I should also make the following observations for the assistance of the parties and, if necessary, the costs judge who will carry out the detailed assessment:

(1)

This was a significant and substantial application requiring extensive work as a matter of urgency under considerable time pressure.

(2)

It was reasonable and necessary for Camop to prepare the detailed evidence which it served for the application.

(3)

The allegations of contempt made by Euroil will have added to the care and attention required in the preparation of Camop’s evidence, and it was reasonable and necessary for Camop to be prepared to answer these allegations at the hearing even though no application to commit had been issued. The contempt allegations mean that it was also reasonable for there to be a higher degree of partner involvement and oversight than might otherwise have been the case.

(4)

The cost of Mr Wachtel’s time in attending the meetings in Cameroon cannot be claimed as part of the costs of the application as he was due to attend those meetings in any event.
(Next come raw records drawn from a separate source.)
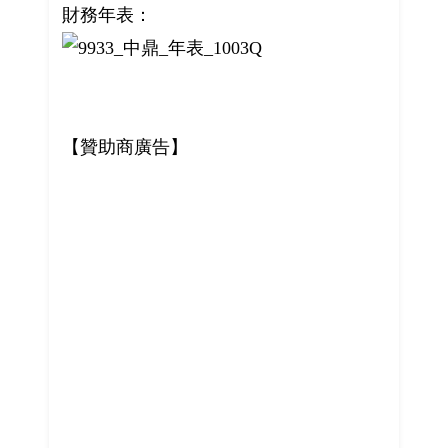
財務年表：
【贊助商廣告】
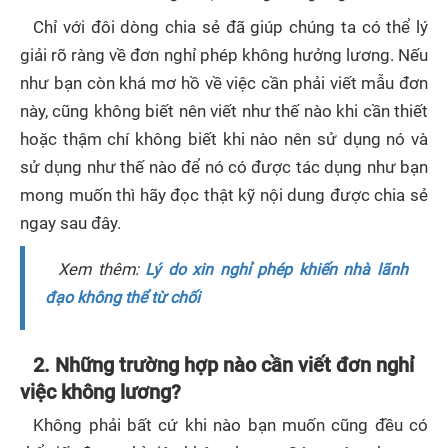
Chỉ với đôi dòng chia sẻ đã giúp chúng ta có thể lý
giải rõ ràng về đơn nghỉ phép không hưởng lương. Nếu
như bạn còn khá mơ hồ về việc cần phải viết mẫu đơn
này, cũng không biết nên viết như thế nào khi cần thiết
hoặc thậm chí không biết khi nào nên sử dụng nó và
sử dụng như thế nào để nó có được tác dụng như bạn
mong muốn thì hãy đọc thật kỹ nội dung được chia sẻ
ngay sau đây.
Xem thêm:
Lý do xin nghỉ phép khiến nhà lãnh
đạo không thể từ chối
2. Những trường hợp nào cần viết đơn nghỉ
việc không lương?
Không phải bất cứ khi nào bạn muốn cũng đều có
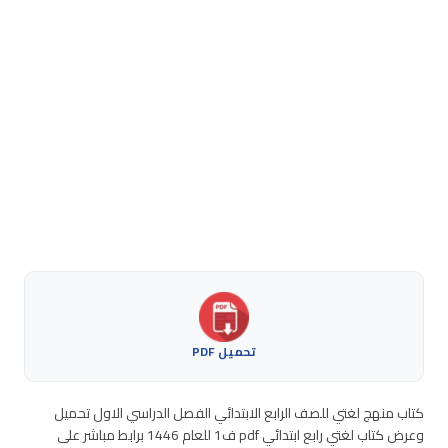
تحميل PDF
كتاب منهج لغتي للصف الرابع الابتدائي الفصل الدراسي الاول تحميل
وعرض كتاب لغتي رابع ابتدائي pdf ف1 للعام 1446 برابط مباشر على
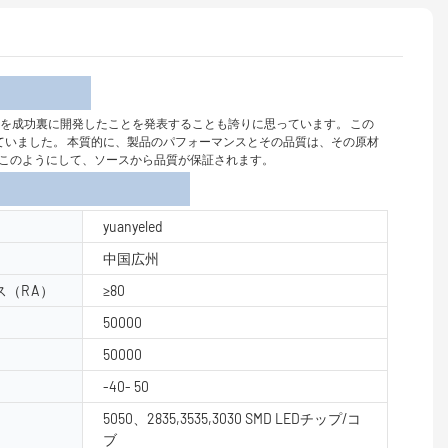
介
ム大気装飾照明を成功裏に開発したことを発表することも誇りに思っています。 この
ると信じていました。 本質的に、製品のパフォーマンスとその品質は、その原材
 このようにして、ソースから品質が保証されます。
yuanyeled
中国広州
（RA）
≥80
50000
50000
-40- 50
5050、2835,3535,3030 SMD LEDチップ/コ
ブ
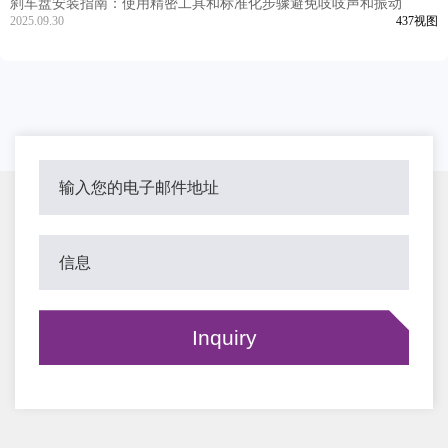
刹车盘安装指南：使用精密工具和标准化步骤避免吱吱声和振动
2025.09.30
437视图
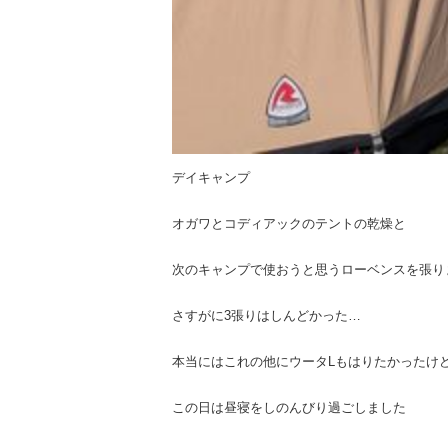
デイキャンプ
オガワとコディアックのテントの乾燥と
次のキャンプで使おうと思うローベンスを張り
さすがに3張りはしんどかった…
本当にはこれの他にウータLもはりたかったけ
この日は昼寝をしのんびり過ごしました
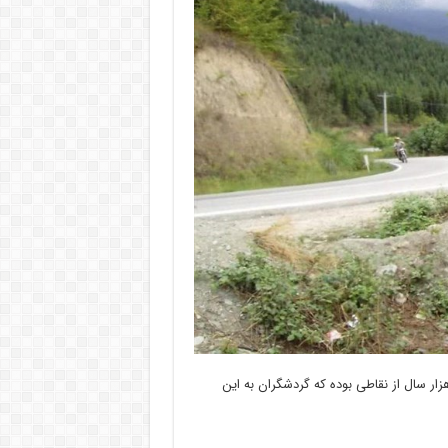
هزار سال از نقاطی بوده که گردشگران به این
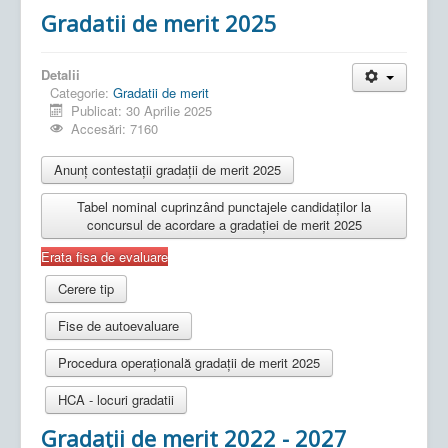
Gradatii de merit 2025
Detalii
Categorie:
Gradatii de merit
Publicat: 30 Aprilie 2025
Accesări: 7160
Anunț contestații gradații de merit 2025
Tabel nominal cuprinzând punctajele candidaților la
concursul de acordare a gradației de merit 2025
Erata fisa de evaluare
Cerere tip
Fise de autoevaluare
Procedura operațională gradații de merit 2025
HCA - locuri gradatii
Gradații de merit 2022 - 2027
The reasonable cost of preparing his witness statement can.

(5)

It was reasonable and necessary for Camop to instruct Clyde & Co, including a partner and assistant from the litigation department.

(6)

It was reasonable and necessary for Camop to instruct leading and junior counsel, though I am unable to comment on the reasonableness of their fees without knowing more about the number of hours worked which those fees represent.

(7)

It was reasonable for Mr Wachtel to be present at the hearing in addition to members of Clyde & Co’s litigation department.

7.

Finally, Camop seeks an order for an inquiry as to damages on the cross undertaking given by Euroil’s parent company Bowleven Plc. As shown by the recent judgment of Blair J in Malhotra v Malhotra [2014] EWHC 113 (Comm), the question whether to order such an inquiry is not always straightforward. If such an order is to be sought, there should be an application supported by evidence and, in any event, such an application would be better made in what is still a developing situation once it is possible for Camop to give a realistic assessment of what loss, if any, it claims to have suffered as a result of the order.